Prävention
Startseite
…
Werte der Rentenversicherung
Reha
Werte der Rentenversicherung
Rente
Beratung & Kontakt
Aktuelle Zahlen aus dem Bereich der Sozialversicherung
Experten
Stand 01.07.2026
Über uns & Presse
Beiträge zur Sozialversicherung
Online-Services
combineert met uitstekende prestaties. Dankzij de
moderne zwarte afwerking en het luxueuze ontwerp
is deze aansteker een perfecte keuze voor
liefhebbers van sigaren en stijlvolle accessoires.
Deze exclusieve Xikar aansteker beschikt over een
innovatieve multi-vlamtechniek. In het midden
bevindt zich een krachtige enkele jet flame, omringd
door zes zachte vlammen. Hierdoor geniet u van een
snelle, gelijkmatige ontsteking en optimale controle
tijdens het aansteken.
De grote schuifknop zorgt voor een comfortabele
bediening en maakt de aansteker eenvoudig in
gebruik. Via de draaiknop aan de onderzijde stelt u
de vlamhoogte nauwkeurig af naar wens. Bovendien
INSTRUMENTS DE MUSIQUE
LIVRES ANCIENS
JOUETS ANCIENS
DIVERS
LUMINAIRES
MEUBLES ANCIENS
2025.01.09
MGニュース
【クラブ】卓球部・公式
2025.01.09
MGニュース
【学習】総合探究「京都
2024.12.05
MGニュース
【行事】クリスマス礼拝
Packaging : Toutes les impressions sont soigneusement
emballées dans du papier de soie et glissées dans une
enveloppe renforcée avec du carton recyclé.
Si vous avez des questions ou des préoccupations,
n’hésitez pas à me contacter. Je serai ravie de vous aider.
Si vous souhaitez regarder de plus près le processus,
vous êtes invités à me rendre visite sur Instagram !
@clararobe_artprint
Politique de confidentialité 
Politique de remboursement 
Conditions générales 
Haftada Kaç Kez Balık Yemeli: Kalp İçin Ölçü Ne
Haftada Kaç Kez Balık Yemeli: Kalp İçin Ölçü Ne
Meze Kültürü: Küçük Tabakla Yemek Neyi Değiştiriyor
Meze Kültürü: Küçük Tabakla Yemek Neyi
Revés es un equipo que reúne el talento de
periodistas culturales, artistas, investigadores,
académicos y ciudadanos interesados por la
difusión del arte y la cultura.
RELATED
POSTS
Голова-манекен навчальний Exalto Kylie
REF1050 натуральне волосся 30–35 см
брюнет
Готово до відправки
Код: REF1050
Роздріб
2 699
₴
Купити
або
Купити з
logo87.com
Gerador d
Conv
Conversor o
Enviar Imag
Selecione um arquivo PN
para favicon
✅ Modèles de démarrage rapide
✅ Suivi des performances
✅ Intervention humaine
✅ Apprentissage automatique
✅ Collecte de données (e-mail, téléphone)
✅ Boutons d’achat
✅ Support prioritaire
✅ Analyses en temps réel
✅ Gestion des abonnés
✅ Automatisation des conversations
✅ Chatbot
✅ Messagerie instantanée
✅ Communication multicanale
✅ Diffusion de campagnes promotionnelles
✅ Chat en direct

++++++++++++++++++++

» Task statement: Your answer should be the material, retyped exactly as written.

» Answer to the exercise:
Prävention
Startseite
…
Werte der Rentenversicherung
Reha
Werte der Rentenversicherung
Rente
Beratung & Kontakt
Aktuelle Zahlen aus dem Bereich der Sozialversicherung
Experten
Stand 01.07.2026
Über uns & Presse
Beiträge zur Sozialversicherung
Online-Services
combineert met uitstekende prestaties. Dankzij de
moderne zwarte afwerking en het luxueuze ontwerp
is deze aansteker een perfecte keuze voor
liefhebbers van sigaren en stijlvolle accessoires.
Deze exclusieve Xikar aansteker beschikt over een
innovatieve multi-vlamtechniek. In het midden
bevindt zich een krachtige enkele jet flame, omringd
door zes zachte vlammen. Hierdoor geniet u van een
snelle, gelijkmatige ontsteking en optimale controle
tijdens het aansteken.
De grote schuifknop zorgt voor een comfortabele
bediening en maakt de aansteker eenvoudig in
gebruik. Via de draaiknop aan de onderzijde stelt u
de vlamhoogte nauwkeurig af naar wens. Bovendien
INSTRUMENTS DE MUSIQUE
LIVRES ANCIENS
JOUETS ANCIENS
DIVERS
LUMINAIRES
MEUBLES ANCIENS
2025.01.09
MGニュース
【クラブ】卓球部・公式
2025.01.09
MGニュース
【学習】総合探究「京都
2024.12.05
MGニュース
【行事】クリスマス礼拝
Packaging : Toutes les impressions sont soigneusement
emballées dans du papier de soie et glissées dans une
enveloppe renforcée avec du carton recyclé.
Si vous avez des questions ou des préoccupations,
n’hésitez pas à me contacter. Je serai ravie de vous aider.
Si vous souhaitez regarder de plus près le processus,
vous êtes invités à me rendre visite sur Instagram !
@clararobe_artprint
Politique de confidentialité 
Politique de remboursement 
Conditions générales 
Haftada Kaç Kez Balık Yemeli: Kalp İçin Ölçü Ne
Haftada Kaç Kez Balık Yemeli: Kalp İçin Ölçü Ne
Meze Kültürü: Küçük Tabakla Yemek Neyi Değiştiriyor
Meze Kültürü: Küçük Tabakla Yemek Neyi
Revés es un equipo que reúne el talento de
periodistas culturales, artistas, investigadores,
académicos y ciudadanos interesados por la
difusión del arte y la cultura.
RELATED
POSTS
Голова-манекен навчальний Exalto Kylie
REF1050 натуральне волосся 30–35 см
брюнет
Готово до відправки
Код: REF1050
Роздріб
2 699
₴
Купити
або
Купити з
logo87.com
Gerador d
Conv
Conversor o
Enviar Imag
Selecione um arquivo PN
para favicon
✅ Modèles de démarrage rapide
✅ Suivi des performances
✅ Intervention humaine
✅ Apprentissage automatique
✅ Collecte de données (e-mail, téléphone)
✅ Boutons d’achat
✅ Support prioritaire
✅ Analyses en temps réel
✅ Gestion des abonnés
✅ Automatisation des conversations
✅ Chatbot
✅ Messagerie instantanée
✅ Communication multicanale
✅ Diffusion de campagnes promotionnelles
✅ Chat en direct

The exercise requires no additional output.